El marco, pues, siempre ha sido el Plan de Acción Europeo sobre Administración Electrónica. Por supuesto cabe señalar que en los últimos años también se han aprobado planes similares en el ámbito de la administración del Estado y en el de las CCAA. Pero poniendo ahora el acento en la administración local, tenemos que poner en valor como instrumento de gestión de la moderna administración pública los planes municipales.

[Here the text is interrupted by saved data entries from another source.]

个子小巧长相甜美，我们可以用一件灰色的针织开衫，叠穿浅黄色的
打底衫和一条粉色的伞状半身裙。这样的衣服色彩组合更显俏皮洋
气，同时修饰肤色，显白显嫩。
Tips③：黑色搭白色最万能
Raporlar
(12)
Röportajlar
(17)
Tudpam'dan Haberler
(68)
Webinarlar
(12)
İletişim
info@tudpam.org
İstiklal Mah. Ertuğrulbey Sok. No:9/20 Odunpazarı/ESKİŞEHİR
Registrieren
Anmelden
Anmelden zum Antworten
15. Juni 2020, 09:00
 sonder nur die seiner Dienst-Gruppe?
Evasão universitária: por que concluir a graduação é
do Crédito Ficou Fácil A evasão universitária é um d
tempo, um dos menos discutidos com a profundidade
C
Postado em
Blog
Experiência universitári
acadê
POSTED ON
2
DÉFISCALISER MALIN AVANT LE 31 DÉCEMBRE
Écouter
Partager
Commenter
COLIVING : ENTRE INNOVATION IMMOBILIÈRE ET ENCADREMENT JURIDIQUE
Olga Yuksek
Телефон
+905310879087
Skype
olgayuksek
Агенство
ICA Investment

A la hora de elaborarlos, la estrategia más lógica es aprobar un Plan integral, que bien podría llamarse Plan de Actuación, o Plan de Mejora, en el que a su vez estarían integrados cuatro tipos de subplanes:

  • Plan de implantación de la Administración electrónica (PIAE).

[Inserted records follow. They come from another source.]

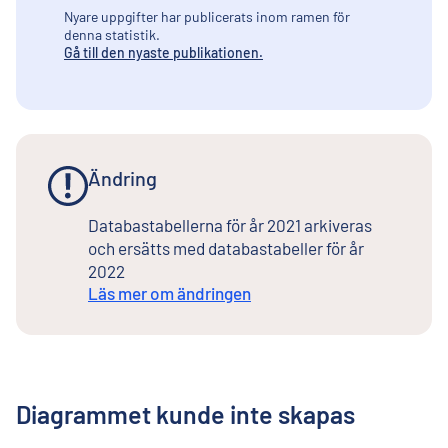
Nyare uppgifter har publicerats inom ramen för
denna statistik.
Gå till den nyaste publikationen.
Ändring
Databastabellerna för år 2021 arkiveras
och ersätts med databastabeller för år
2022
Läs mer om ändringen
Diagrammet kunde inte skapas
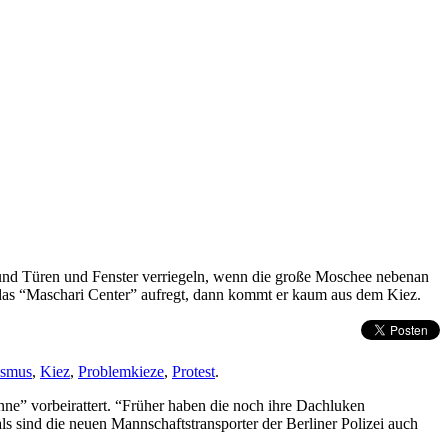
en und Türen und Fenster verriegeln, wenn die große Moschee nebenan
 das “Maschari Center” aufregt, dann kommt er kaum aus dem Kiez.
ismus
,
Kiez
,
Problemkieze
,
Protest
.
ne” vorbeirattert. “Früher haben die noch ihre Dachluken
ls sind die neuen Mannschaftstransporter der Berliner Polizei auch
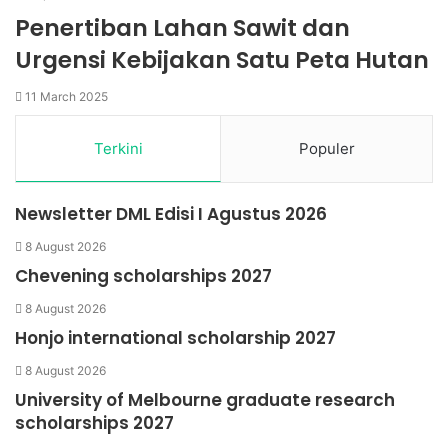
Penertiban Lahan Sawit dan
Urgensi Kebijakan Satu Peta Hutan
11 March 2025
Terkini
Populer
Newsletter DML Edisi I Agustus 2026
8 August 2026
Chevening scholarships 2027
8 August 2026
Honjo international scholarship 2027
8 August 2026
University of Melbourne graduate research
scholarships 2027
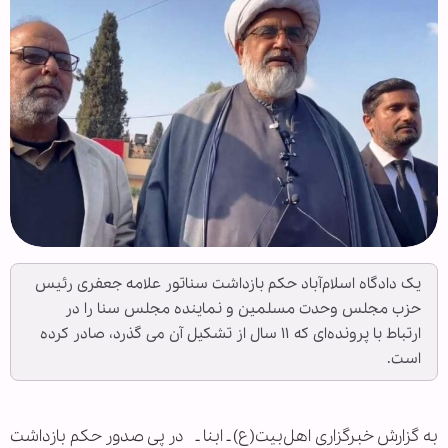
یک دادگاه اسلام‌آباد حکم بازداشت سناتور علامه جعفری رئیس
حزب مجلس وحدت مسلمین و نماینده مجلس سنا را در
ارتباط با پرونده‌ای که ۱۱ سال از تشکیل آن می گذرد، صادر کرده
است.‌
به گزارش خبرگزاری اهل‌بیت(ع) ـ ابنا ـ در پی صدور حکم بازداشت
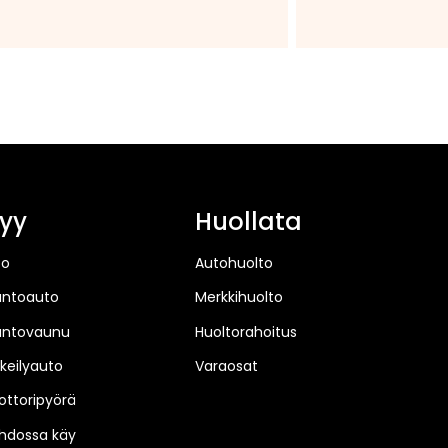
yy
Huollata
to
Autohuolto
untoauto
Merkkihuolto
untovaunu
Huoltorahoitus
keilyauto
Varaosat
ttoripyörä
hdossa käy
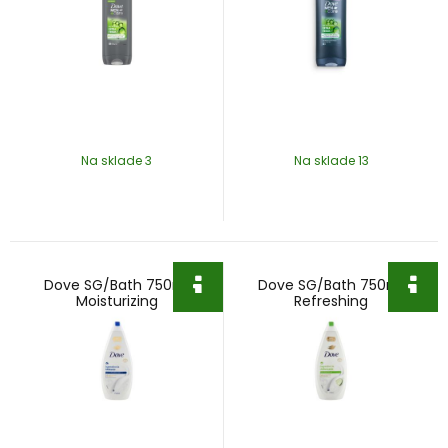
Na sklade 3
Na sklade 13
Dove SG/Bath 750ml
Dove SG/Bath 750ml
Moisturizing
Refreshing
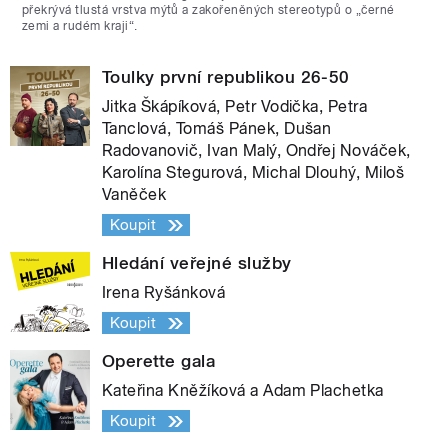
překrývá tlustá vrstva mýtů a zakořeněných stereotypů o „černé
zemi a rudém kraji“.
Toulky první republikou 26-50
Jitka Škápíková, Petr Vodička, Petra
Tanclová, Tomáš Pánek, Dušan
Radovanovič, Ivan Malý, Ondřej Nováček,
Karolína Stegurová, Michal Dlouhý, Miloš
Vaněček
Koupit
Hledání veřejné služby
Irena Ryšánková
Koupit
Operette gala
Kateřina Kněžíková a Adam Plachetka
Koupit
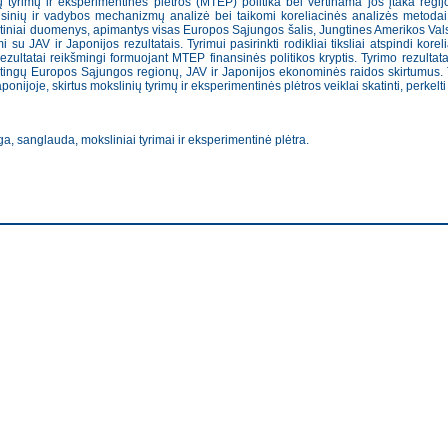
tyrimų ir eksperimentinės plėtros (MTEP) politika bei vertinama jos įtaka reg
nsinių ir vadybos mechanizmų analizė bei taikomi koreliacinės analizės metodai, 
iniai duomenys, apimantys visas Europos Sąjungos šalis, Jungtines Amerikos Valsti
mi su JAV ir Japonijos rezultatais. Tyrimui pasirinkti rodikliai tiksliai atspindi k
rezultatai reikšmingi formuojant MTEP finansinės politikos kryptis. Tyrimo rezul
tingų Europos Sąjungos regionų, JAV ir Japonijos ekonominės raidos skirtumus. T
ijoje, skirtus mokslinių tyrimų ir eksperimentinės plėtros veiklai skatinti, perke
, sanglauda, moksliniai tyrimai ir eksperimentinė plėtra.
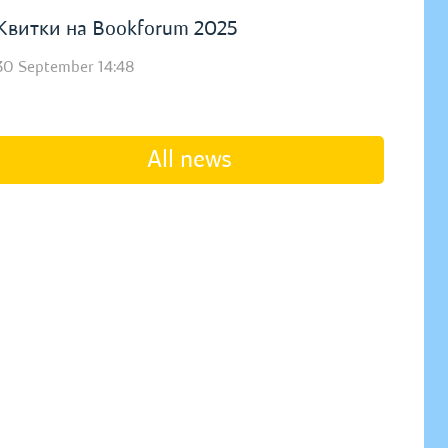
Квитки на Bookforum 2025
30 September 14:48
All news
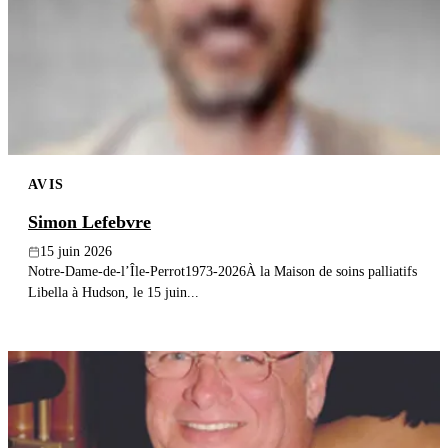
Publier un avis
Recherche
AVIS
Simon Lefebvre
15 juin 2026
Notre-Dame-de-l’Île-Perrot1973-2026À la Maison de soins palliatifs
Libella à Hudson, le 15 juin...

  • Planes económicos, como el Plan de Ajuste o el propio Presupuesto.
  • Planes de Recursos Humanos (Plantillas, Relaciones de Puestos de Trabajo, Registros de personal, Planes de Formación…)
  • Planes sectoriales, como los planes urbanísticos.

Podríamos añadir un quinto grupo, que contaría con más respaldo práctico que jurídico-positivo, como es el de los Planes de Gestión (planificación) y Planes de calidad, completados con una Memoria anual sobre el cumplimiento de los mismos (evaluación). Está claro que un ayuntamiento no es una empresa privada, pero en ocasiones importar técnicas propias de la misma facilita un mejor funcionamiento de lo público, sin perjuicio del principio de legalidad formal. Diversos ayuntamientos, como el de Picanya, hace años que funcionan de esta forma. Por cierto: admiren la sencillez de su Oficina virtual.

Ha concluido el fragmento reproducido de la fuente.